Nelson County will officially mark the one-year anniversary of the cancellation of the Atlantic Coast Pipeline — July 5 — as a commemorative day of celebration.
“... [I]n recognition of the success of these citizen-led efforts, the Nelson County Board of Supervisors resolves to publicly congratulate and thank those who put the interests of their fellow citizens at the forefront of their concerns in their successful campaign to defeat this misguided project,” the text of the resolution states.
Approved during the June 8 meeting by the Nelson County Board of Supervisors in a 4-0 vote, the resolution in its current, slimmed-down state comes after a debate from board members over the exact language that should be included in the document.
West District Supervisor David Parr was absent.
Board chair Ernie Reed said the resolution celebrates both the people of Nelson and the local government which took positions against the pipeline, calling the cancellation a “historical victory for all the people who were involved.”
Originally announced in 2014, Dominion had hoped to complete the project in four years, but the pipeline was mired in opposition, court challenges, delays and, at the time of its cancellation, was more than $3 billion over budget. Dominion officially pulled the plug in July 2020.
Federal courts in Montana had also thrown out a national federal water quality permit that the ACP relied upon to cross hundreds of waterbodies in its path, leaving the project with no clear path to completion.
South District Supervisor Robert “Skip” Barton said the document recognizes multiple reasons why Nelson County residents and others stood in opposition of the roughly 600-mile natural gas pipeline slated to go through parts of Virginia, West Virginia and North Carolina and would have cut through some 27 miles of Nelson.
The controversial project sparked the formation of the nonprofit Friends of Nelson, a grassroots organization which would spend the next half-decade fighting the pipeline.
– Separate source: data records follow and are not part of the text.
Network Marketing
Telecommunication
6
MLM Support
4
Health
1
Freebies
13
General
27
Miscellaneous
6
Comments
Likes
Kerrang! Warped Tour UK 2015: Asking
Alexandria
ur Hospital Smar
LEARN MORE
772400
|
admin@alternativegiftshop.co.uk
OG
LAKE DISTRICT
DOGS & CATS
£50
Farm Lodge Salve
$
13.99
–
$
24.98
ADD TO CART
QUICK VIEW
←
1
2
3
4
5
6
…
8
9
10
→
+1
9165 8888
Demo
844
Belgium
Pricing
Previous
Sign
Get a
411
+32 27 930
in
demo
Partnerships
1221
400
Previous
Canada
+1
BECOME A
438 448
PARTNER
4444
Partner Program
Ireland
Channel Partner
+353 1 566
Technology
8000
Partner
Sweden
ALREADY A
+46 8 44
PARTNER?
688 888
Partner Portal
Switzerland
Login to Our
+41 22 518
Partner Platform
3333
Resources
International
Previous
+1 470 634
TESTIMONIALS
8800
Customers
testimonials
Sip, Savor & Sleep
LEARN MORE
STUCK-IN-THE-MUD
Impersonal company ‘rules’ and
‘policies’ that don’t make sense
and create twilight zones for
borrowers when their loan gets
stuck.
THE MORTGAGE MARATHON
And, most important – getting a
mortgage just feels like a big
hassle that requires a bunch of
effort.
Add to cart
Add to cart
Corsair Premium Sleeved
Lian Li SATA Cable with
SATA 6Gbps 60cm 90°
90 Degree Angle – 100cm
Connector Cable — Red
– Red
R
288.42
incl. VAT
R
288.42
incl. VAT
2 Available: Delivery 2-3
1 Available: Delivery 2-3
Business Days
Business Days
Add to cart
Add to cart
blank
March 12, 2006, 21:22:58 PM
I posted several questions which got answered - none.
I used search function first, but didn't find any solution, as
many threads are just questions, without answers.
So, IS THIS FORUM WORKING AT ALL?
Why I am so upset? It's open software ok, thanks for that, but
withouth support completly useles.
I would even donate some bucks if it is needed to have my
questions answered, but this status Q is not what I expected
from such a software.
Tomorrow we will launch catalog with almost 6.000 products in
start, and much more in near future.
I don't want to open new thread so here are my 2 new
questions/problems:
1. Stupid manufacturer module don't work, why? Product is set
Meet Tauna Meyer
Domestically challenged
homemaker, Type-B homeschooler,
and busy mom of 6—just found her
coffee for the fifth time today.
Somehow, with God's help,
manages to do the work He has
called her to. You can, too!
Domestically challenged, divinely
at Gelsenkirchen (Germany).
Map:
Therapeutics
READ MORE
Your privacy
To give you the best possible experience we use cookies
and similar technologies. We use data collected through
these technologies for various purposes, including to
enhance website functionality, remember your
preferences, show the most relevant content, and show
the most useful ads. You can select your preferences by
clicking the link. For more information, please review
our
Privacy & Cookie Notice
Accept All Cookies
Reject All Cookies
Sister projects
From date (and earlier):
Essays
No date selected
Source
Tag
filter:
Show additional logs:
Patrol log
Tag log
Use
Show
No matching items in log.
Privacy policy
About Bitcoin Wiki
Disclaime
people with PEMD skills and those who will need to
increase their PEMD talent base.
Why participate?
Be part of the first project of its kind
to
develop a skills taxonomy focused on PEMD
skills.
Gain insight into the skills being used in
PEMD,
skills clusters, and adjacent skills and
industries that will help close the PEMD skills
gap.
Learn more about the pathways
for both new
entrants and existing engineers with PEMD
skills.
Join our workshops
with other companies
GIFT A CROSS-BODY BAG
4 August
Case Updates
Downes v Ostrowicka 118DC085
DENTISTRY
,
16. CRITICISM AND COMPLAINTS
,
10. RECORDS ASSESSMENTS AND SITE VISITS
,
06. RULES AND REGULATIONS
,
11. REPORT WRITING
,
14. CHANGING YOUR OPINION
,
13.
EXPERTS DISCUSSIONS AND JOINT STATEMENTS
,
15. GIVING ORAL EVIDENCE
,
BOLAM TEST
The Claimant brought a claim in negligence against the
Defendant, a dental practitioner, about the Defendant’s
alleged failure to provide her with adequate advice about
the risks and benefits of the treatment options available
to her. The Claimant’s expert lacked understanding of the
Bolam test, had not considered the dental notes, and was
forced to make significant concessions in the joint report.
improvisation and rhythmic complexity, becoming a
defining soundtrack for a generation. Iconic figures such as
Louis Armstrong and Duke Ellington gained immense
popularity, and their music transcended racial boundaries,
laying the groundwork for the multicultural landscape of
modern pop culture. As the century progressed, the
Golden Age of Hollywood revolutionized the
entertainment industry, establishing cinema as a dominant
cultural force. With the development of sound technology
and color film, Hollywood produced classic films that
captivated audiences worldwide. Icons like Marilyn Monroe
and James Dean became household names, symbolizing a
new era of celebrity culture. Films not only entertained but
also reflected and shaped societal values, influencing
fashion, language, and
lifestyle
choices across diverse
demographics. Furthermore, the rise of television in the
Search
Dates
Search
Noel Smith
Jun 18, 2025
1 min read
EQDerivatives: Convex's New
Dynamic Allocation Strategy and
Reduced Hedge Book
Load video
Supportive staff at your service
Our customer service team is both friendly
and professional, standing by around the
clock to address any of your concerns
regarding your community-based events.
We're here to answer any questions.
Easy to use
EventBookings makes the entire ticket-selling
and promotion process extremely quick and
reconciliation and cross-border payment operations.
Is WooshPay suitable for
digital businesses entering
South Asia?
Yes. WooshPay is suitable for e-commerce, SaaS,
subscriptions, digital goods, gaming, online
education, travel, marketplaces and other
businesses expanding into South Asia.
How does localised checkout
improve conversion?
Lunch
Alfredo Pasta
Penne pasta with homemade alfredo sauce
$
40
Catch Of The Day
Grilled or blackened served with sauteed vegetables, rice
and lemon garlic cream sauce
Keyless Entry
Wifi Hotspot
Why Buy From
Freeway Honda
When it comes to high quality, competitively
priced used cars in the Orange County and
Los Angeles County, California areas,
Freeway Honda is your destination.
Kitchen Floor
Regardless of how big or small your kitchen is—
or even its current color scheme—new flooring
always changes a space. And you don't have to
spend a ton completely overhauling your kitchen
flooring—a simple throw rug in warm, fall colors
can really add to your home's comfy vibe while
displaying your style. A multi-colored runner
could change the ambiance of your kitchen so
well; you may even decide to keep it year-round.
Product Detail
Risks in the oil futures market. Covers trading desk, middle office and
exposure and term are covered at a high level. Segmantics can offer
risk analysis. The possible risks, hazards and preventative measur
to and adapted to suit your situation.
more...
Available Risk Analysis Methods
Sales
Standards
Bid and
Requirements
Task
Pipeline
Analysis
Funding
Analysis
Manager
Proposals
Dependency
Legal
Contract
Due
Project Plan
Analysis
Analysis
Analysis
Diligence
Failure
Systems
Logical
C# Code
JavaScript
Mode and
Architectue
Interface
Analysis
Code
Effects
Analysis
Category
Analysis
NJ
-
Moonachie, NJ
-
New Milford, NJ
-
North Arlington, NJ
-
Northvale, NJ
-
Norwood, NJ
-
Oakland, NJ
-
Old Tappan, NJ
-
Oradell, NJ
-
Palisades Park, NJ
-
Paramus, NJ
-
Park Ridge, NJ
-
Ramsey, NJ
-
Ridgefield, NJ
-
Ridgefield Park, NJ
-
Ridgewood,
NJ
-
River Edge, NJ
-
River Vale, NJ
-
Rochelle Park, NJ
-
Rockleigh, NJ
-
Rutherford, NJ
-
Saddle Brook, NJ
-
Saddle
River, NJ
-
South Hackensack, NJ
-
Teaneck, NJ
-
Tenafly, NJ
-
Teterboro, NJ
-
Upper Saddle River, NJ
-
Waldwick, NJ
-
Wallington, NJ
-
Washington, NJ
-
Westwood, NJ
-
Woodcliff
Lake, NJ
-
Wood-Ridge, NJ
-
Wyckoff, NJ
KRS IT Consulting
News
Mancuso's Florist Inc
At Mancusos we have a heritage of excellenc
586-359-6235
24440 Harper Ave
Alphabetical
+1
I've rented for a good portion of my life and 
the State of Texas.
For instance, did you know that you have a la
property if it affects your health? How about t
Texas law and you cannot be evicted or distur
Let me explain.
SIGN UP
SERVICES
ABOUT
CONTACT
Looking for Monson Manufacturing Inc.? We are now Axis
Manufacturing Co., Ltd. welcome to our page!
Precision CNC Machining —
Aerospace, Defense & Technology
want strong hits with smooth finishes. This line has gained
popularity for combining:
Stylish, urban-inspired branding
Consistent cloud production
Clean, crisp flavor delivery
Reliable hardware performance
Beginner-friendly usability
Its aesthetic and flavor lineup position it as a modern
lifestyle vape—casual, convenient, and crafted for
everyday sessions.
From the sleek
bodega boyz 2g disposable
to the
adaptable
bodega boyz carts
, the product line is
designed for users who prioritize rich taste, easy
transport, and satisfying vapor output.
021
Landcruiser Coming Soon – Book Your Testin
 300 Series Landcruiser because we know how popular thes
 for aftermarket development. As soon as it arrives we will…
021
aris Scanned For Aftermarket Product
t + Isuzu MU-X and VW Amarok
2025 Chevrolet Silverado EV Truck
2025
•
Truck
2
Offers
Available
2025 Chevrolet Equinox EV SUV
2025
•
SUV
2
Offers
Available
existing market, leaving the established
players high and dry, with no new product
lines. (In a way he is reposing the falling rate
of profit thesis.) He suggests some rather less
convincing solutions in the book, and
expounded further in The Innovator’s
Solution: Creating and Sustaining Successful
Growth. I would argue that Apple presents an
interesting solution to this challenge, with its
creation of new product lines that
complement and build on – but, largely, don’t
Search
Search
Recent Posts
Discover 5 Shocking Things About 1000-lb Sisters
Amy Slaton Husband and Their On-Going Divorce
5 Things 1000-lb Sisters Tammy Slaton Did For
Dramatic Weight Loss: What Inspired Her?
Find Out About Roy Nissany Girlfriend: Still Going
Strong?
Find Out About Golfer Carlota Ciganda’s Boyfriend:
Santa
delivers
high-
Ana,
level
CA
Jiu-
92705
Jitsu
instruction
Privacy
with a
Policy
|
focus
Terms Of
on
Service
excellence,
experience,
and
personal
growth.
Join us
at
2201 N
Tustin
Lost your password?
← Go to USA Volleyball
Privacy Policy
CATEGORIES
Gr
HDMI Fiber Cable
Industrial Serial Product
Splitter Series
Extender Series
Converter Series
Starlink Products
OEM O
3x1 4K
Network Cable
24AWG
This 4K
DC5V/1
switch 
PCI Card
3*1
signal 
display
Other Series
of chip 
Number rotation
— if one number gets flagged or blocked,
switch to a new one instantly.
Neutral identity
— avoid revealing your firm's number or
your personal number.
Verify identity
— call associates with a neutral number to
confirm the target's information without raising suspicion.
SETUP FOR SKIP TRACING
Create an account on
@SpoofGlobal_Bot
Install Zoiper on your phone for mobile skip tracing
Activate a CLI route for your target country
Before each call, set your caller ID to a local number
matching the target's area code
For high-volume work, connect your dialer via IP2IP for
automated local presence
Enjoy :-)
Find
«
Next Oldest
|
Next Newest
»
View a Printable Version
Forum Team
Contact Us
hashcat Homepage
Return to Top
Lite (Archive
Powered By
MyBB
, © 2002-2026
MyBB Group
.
“I think the key point is the people of Nelson County, for a variety of different reasons, stood up to a corporation that was manipulating the system in order to ensure a profit,” Barton said. “We can debate each of these [bullet points], but we should celebrate that we all got together to stand up to something that didn’t make sense.”
North District Supervisor Tommy Harvey took issue with some of the resolution’s original language, calling it “political talk,” sparking the conversation that would ultimately remove most of the resolution’s original text.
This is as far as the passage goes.